Mas a partir daí começaram as implicâncias (como sua mulher dizia), aos comentários que sobre ela ele fazia: “Olha que anda murmurando à toa; olha que vive resmungando sem motivo certo; eis que está tossindo e espirrando de causar espanto.”

De quem estamos falando?

Veremos agora.

Mas antes de nós, foi ele próprio quem caiu em si e viu o que burramente não vira antes, obnubilado pelo repúdio que lhe dedicara desde o primeiro momento em que lhe deitara os olhos. Um repúdio que resistiu impavidamente às sonoras e insistentes mensagens que ela, a geladeira nova, lhe dirigia para se fazer notada quando ele se levantava da cama e vinha em sua direção para tomar um costumeiro copo de leite gelado na calada da noite. Nesses momentos de proximidade e convivência a geladeira se alvoroçava toda e emitia sinais auspiciosos que, todavia, nele não encontravam repercussão nenhuma, na insensibilidade dele não calhavam fundo, na indiferença dele não penetravam porque ele os confundia com murmúrios estranhos, com resmungos mal-humorados e com tosses e espirros mórbidos — veja-se a que ponto ia a sua imbecilidade.

Até que, possivelmente por não suportar mais o menosprezo de quem ansiava seduzir a toda força, não restou à geladeira outra alternativa senão sacudir-se toda em vibração de transe e se abrir oferecendo-se em luminosidade de donzela para o seu bem amado quando este se aproximou para tomar o leite habitual das madrugadas.

Foi somente nesse instante de revelação que o distraído, o grosseiro carrancudo que a menoscabava tanto percebeu o que estava acontecendo: ela que por ele até então fora rejeitada por ter substituído a velha geladeira que sua mulher mandara para um asilo, o estava distinguindo com uma atenção de dama apaixonada da qual o distinguido não se fazia digno.
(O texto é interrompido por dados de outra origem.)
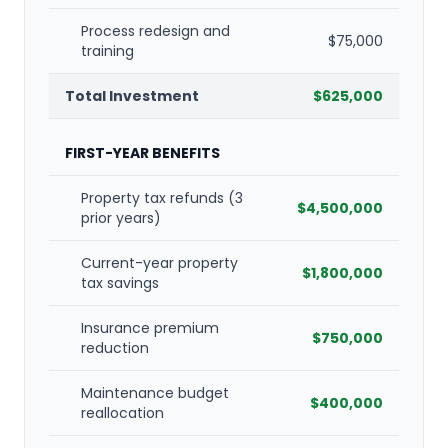
Process redesign and
$75,000
training
Total Investment
$625,000
FIRST-YEAR BENEFITS
Property tax refunds (3
$4,500,000
prior years)
Current-year property
$1,800,000
tax savings
Insurance premium
$750,000
reduction
Maintenance budget
$400,000
reallocation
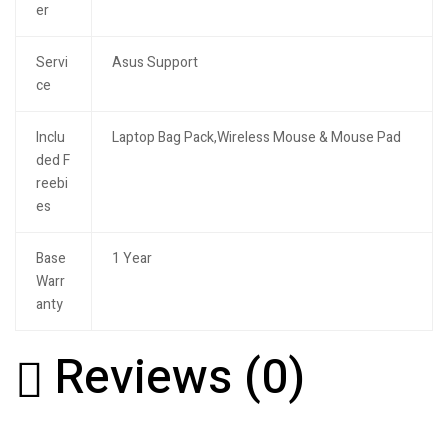
er
Servi
Asus Support
ce
Inclu
Laptop Bag Pack,Wireless Mouse & Mouse Pad
ded F
reebi
es
Base
1 Year
Warr
anty
Reviews (0)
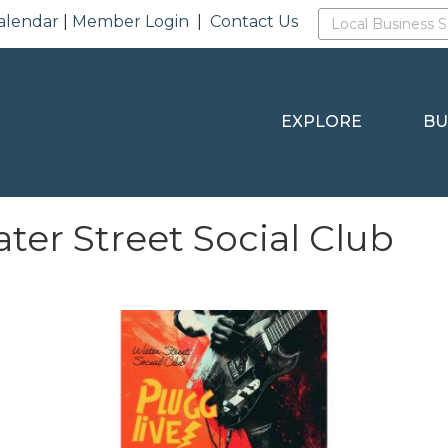
alendar
|
Member Login
|
Contact Us
EXPLORE
BU
r Street Social Club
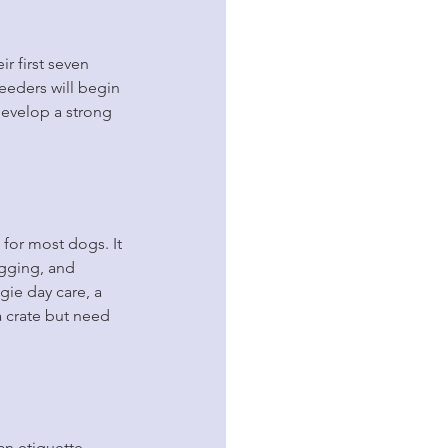
r first seven 
eeders will begin 
develop a strong 
 for most dogs. It 
igging, and 
ie day care, a 
a crate but need 
n etiquette 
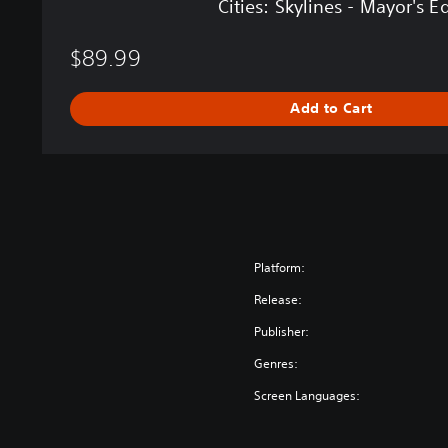
Cities: Skylines - Mayor's E
y
o
$89.99
r
'
s
Add to Cart
E
d
i
t
i
o
n
Platform:
Release:
Publisher:
Genres:
Screen Languages:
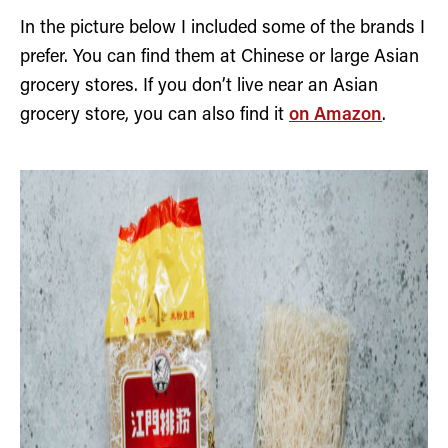
In the picture below I included some of the brands I
prefer. You can find them at Chinese or large Asian
grocery stores. If you don’t live near an Asian
grocery store, you can also find it
on Amazon
.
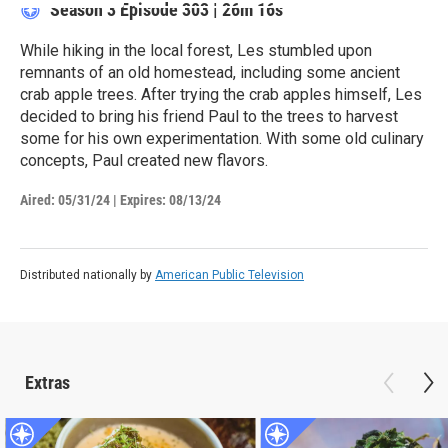
Season 3
Episode 303
|
26m 16s
While hiking in the local forest, Les stumbled upon
remnants of an old homestead, including some ancient
crab apple trees. After trying the crab apples himself, Les
decided to bring his friend Paul to the trees to harvest
some for his own experimentation. With some old culinary
concepts, Paul created new flavors.
Aired:
05/31/24
|
Expires: 08/13/24
Distributed nationally by
American Public Television
Extras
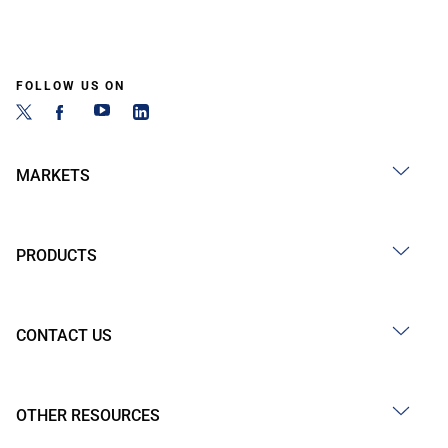
FOLLOW US ON
MARKETS
PRODUCTS
CONTACT US
OTHER RESOURCES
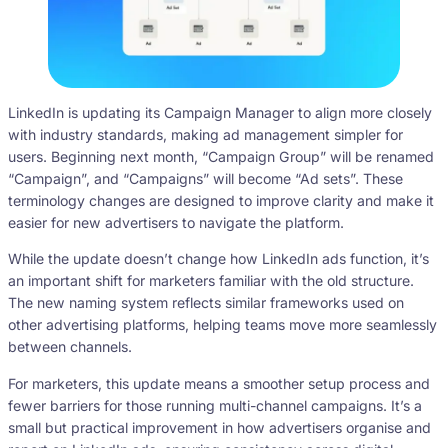
LinkedIn is updating its Campaign Manager to align more closely
with industry standards, making ad management simpler for
users. Beginning next month, “Campaign Group” will be renamed
“Campaign”, and “Campaigns” will become “Ad sets”. These
terminology changes are designed to improve clarity and make it
easier for new advertisers to navigate the platform.
While the update doesn’t change how LinkedIn ads function, it’s
an important shift for marketers familiar with the old structure.
The new naming system reflects similar frameworks used on
other advertising platforms, helping teams move more seamlessly
between channels.
For marketers, this update means a smoother setup process and
fewer barriers for those running multi-channel campaigns. It’s a
small but practical improvement in how advertisers organise and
Feita a descoberta, veja-se o que mudou na vida dele. Suas idas noturnas à geladeira para tomar o leite costumeiro tornaram-se um doce prazer embriagador e invulgar. Um prazer notívago que, se não chegava a ser inteiramente platônico, também não descambava para as vias do erotismo ímpio. Eram sublimes encontros, vereis, veremos.

Porque agora ele a procurava amorosamente (enquanto sua mulher dormia) não apenas para tomar o leite que lhe saciava a fome. Ia ao encontro dela com o sorriso nos lábios, o espírito apascentado, o cabelo penteado, pisando leve em chinelas macias e felpudas, como se caminhasse para os braços de uma noiva eslava.

Ela o acolhia trêmula em sua aparente frieza de geladeira, pisca-piscando de satisfação os olhos azuis claríssimos que indicavam a temperatura dos seus anseios íntimos, enquanto ele acariciava seu corpo liso e polido sussurrando-lhe à cabeceira palavras amáveis que, por serem sussurradas à cabeceira, não hão de ganhar publicidade.

Quanto tempo ficavam nesse roça-roça de noivado lírico?

Vereis que um bom tempo os dois ficavam, ela passiva e ditosa, ele comedido e respeitoso. Um bom tempo de enleios em surdina a se contar pelo relógio da sala que batia uma hora e, tique-taque, batia uma hora e meia, e, tique-taque, batia duas horas, e, tique-taque, duas horas e meia, e assim entravam as matinas pelas laudes de forma pouco canônica, mas envolvente.

Pode-se dizer que agora os dois estão felizes?

Por que não?

Vejam comigo: ela o seduziu com um calor que se não é humano é casto como o da branca de neve que encontrou o desejado príncipe; ele porque, de um descortês bebedor de leite branco como neve, acabou conquistado pelo amor de quem o desengasgou do caroço de repúdio que o fazia um ríspido. Um enredo de fábula como se está mostrando.

Por isso arrisco-me a afirmar que são felizes. Não sei por quanto tempo. Mas pelo menos durante as madrugadas lácteas em que o tique-taque das matinas avança minuto a minuto para as auroras róseas.